(Por Marinaldo M. Guedes)
Virou moda no Brasil falar de mobilidade urbana, é uma
necessidade que ninguém mais pode esconder. É preciso uma melhora urgente ou as
grandes cidades vão travar. Nas organizações também ocorre a mobilidade de
talentos. Um conceito ainda novo, mas com prática bem difundida. São três
modalidades básicas.
A mobilidade de talentos entre departamentos. Uma
necessidade institucional para garantir o aprendizado do executivo ou trainee em todas as áreas da
empresa. Entender a organização por inteiro pode fazer a diferença na formação
do profissional. Exercitando a resiliência, na descoberta de cada etapa, esse
profissional chega bem ao final do rodízio. Muitas empresas estão estimulando a
mobilidade interna de talentos.
Outra mobilidade de talentos é a interorganizacional.
Quando sai da empresa e faz pouso em outra, notoriamente na concorrência. A
mobilidade entre empresas apavora a diretoria, lamenta-se muito a perda do
talento quando é um profissional acima da curva. Distante disso, em casos
de extrema rudez comportamental, é melhor o cidadão migrar para a concorrência
e causar danos em outra freguesia.
E, finalmente, tem a mobilidade de talentos entre mercados. Esse último, pelo custo do desapego do
profissional, é o menos cotado. É mais desafiador.
Mobilidade de talentos requer novos conhecimentos. Alguns, além
de suas habilidades normais, interpessoais, de exatas ou de mercado. O
executivo vai precisar fazer essa movimentação interna. O coaching entra
exatamente nesse caldeirão de insegurança e pressão. E o profissional só vai
dar resultado satisfatório quando seus valores estiverem alinhados com a nova
função, empresa ou mercado.
O coaching facilita a mobilidade usando técnicas e ferramentas
cientificamente validadas. Porém, acima de tudo, é preciso que a pessoa entenda
onde está para poder movimentar-se na direção correta. A mobilidade de
talentos necessita de estratégias, não ocorre de uma hora para outra, é preciso
marcar território. Além de obter resultados, é preciso comunicar que houve esse
resultado. Lembre-se da máxima do marketing que afirma ser esse o grande
diferencial entre a galinha e a pata. A galinha sabe comunicar resultados. A
pata é obscura, mesmo produzindo bons resultados.
O certo é que em qualquer mobilidade de talento é preciso saber
que metas se quer atingir, quais são asmotivações de carreira.
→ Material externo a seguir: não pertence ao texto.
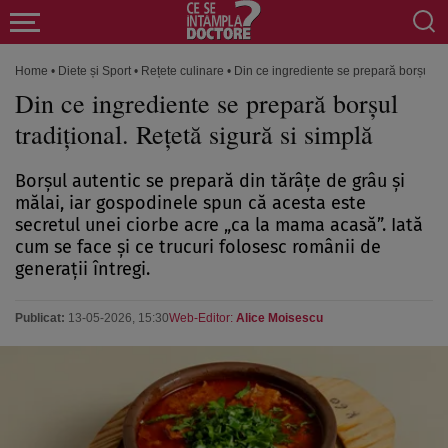
Home
•
Diete și Sport
•
Rețete culinare
•
Din ce ingrediente se prepară borșul tra
Din ce ingrediente se prepară borșul
tradițional. Rețetă sigură si simplă
Borșul autentic se prepară din tărâțe de grâu și
mălai, iar gospodinele spun că acesta este
secretul unei ciorbe acre „ca la mama acasă”. Iată
cum se face și ce trucuri folosesc românii de
generații întregi.
Publicat:
13-05-2026, 15:30
Web-Editor:
Alice Moisescu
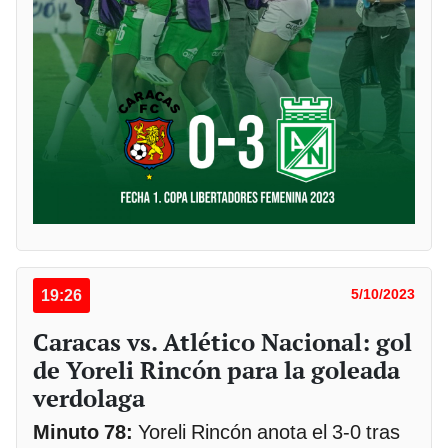
19:26
5/10/2023
Caracas vs. Atlético Nacional: gol
de Yoreli Rincón para la goleada
verdolaga
Minuto 78:
Yoreli Rincón anota el 3-0 tras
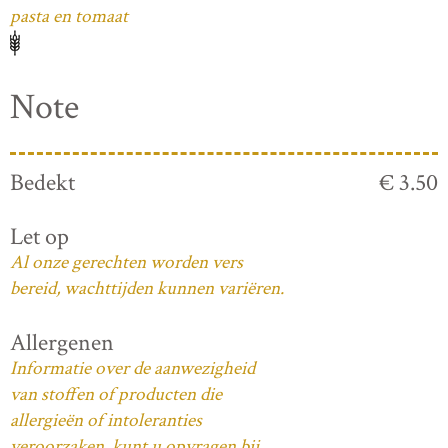
pasta en tomaat
Note
Bedekt
€ 3.50
Let op
Al onze gerechten worden vers
bereid, wachttijden kunnen variëren.
Allergenen
Informatie over de aanwezigheid
van stoffen of producten die
allergieën of intoleranties
veroorzaken, kunt u opvragen bij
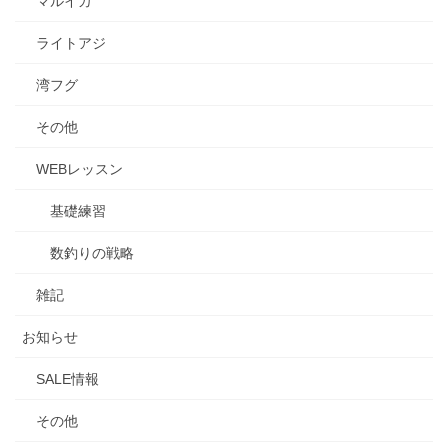
マルイカ
ライトアジ
湾フグ
その他
WEBレッスン
基礎練習
数釣りの戦略
雑記
お知らせ
SALE情報
その他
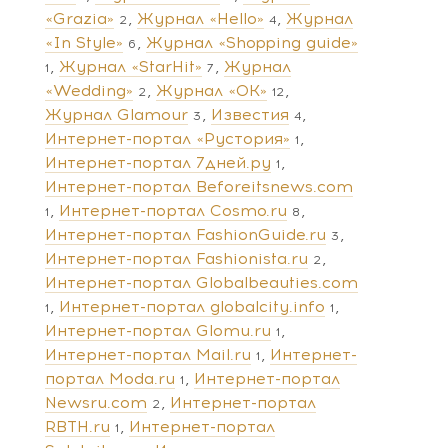
«Grazia»
Журнал «Hello»
Журнал
2
4
«In Style»
Журнал «Shopping guide»
6
Журнал «StarHit»
Журнал
1
7
«Wedding»
Журнал «ОК»
2
12
Журнал Glamour
Известия
3
4
Интернет-портал «Рустория»
1
Интернет-портал 7дней.ру
1
Интернет-портал Beforeitsnews.com
Интернет-портал Cosmo.ru
1
8
Интернет-портал FashionGuide.ru
3
Интернет-портал Fashionista.ru
2
Интернет-портал Globalbeauties.com
Интернет-портал globalcity.info
1
1
Интернет-портал Glomu.ru
1
Интернет-портал Mail.ru
Интернет-
1
портал Moda.ru
Интернет-портал
1
Newsru.com
Интернет-портал
2
RBTH.ru
Интернет-портал
1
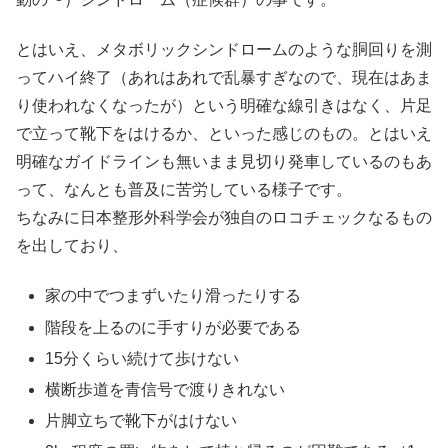
とはいえ、メタボリックシンドロームのような胴回りを測
ってハイ終了（あれはあれで乱暴すぎなので、現在はあま
り使われなくなったが）という明確な線引きはなく、片足
で立って靴下をはけるか、といった感じのもの。とはいえ
明確なガイドラインも無いまま見切り発車しているのもあ
って、なんとも普及に苦労している様子です。
ちなみに日本整形外科学会が独自のロコチェックなるもの
を出しており、
家の中でつまずいたり滑ったりする
階段を上るのに手すりが必要である
15分くらい続けて歩けない
横断歩道を青信号で渡りきれない
片脚立ちで靴下がはけない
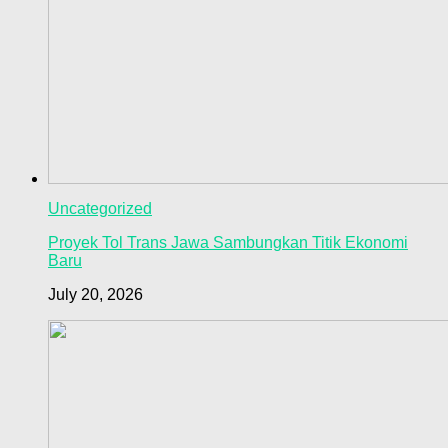
Uncategorized
Proyek Tol Trans Jawa Sambungkan Titik Ekonomi
Baru
July 20, 2026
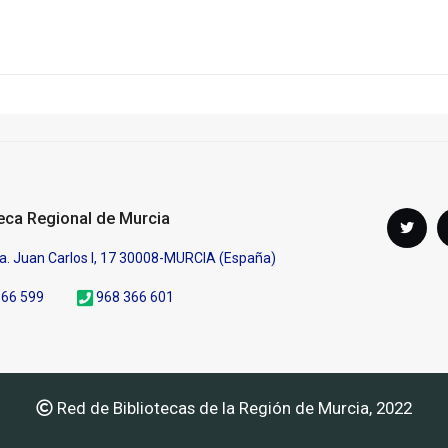
Síguenos
teca Regional de Murcia
Twi
en
a. Juan Carlos I, 17 30008-MURCIA (España)
366 599
968 366 601
Red de Bibliotecas de la Región de Murcia, 2022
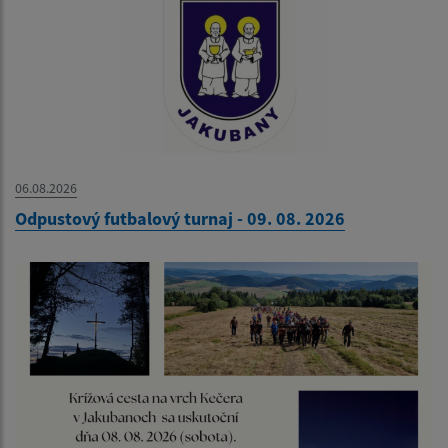
06.08.2026
Odpustový futbalový turnaj - 09. 08. 2026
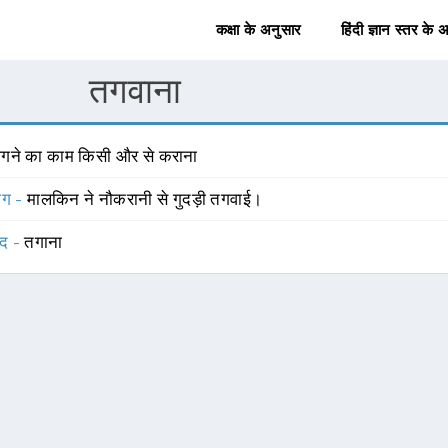
कक्षा के अनुसार
हिंदी ज्ञान स्तर के 
तगवाना
ागने का काम किसी और से कराना
योग -
मालकिन ने नौकरानी से गुदड़ी तगवाई।
्द -
तगाना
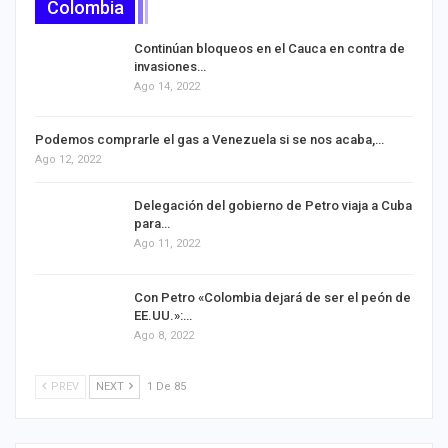
Colombia
Continúan bloqueos en el Cauca en contra de
invasiones…
Ago 14, 2022
Podemos comprarle el gas a Venezuela si se nos acaba,…
Ago 12, 2022
Delegación del gobierno de Petro viaja a Cuba
para…
Ago 11, 2022
Con Petro «Colombia dejará de ser el peón de
EE.UU.»:…
Ago 8, 2022
PREV
NEXT
1 De 85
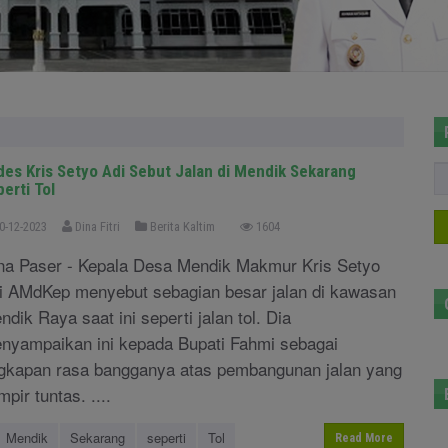
des Kris Setyo Adi Sebut Jalan di Mendik Sekarang
erti Tol
0-12-2023
Dina Fitri
Berita Kaltim
1604
na Paser - Kepala Desa Mendik Makmur Kris Setyo
i AMdKep menyebut sebagian besar jalan di kawasan
ndik Raya saat ini seperti jalan tol. Dia
nyampaikan ini kepada Bupati Fahmi sebagai
gkapan rasa bangganya atas pembangunan jalan yang
pir tuntas. ....
Mendik
Sekarang
seperti
Tol
Read More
Pelo visto você está na mesma barca que a maioria dos executivos
atuais. Falta tempo para cuidar do marketing pessoal. E sem esse marketing a
mobilidade pode gerar resultados acanhados ou até catastróficos. O bom é que
tempo é uma questão de prioridade. Pessoas bem sucedidas equilibram o que há
para fazer e o que precisa ser feito com urgência. Não custa lembrar que você é
o único responsável pelos seus resultados e que é preciso estar bem, além de
capacitado, para elevar-se na carreira. Cada vez mais as pessoas estão se
apropriando de suas carreiras.
O profissional passa a refletir melhor sobre si e seus
comportamentos. Quais são os pontos fortes e o que deve ser desenvolvido.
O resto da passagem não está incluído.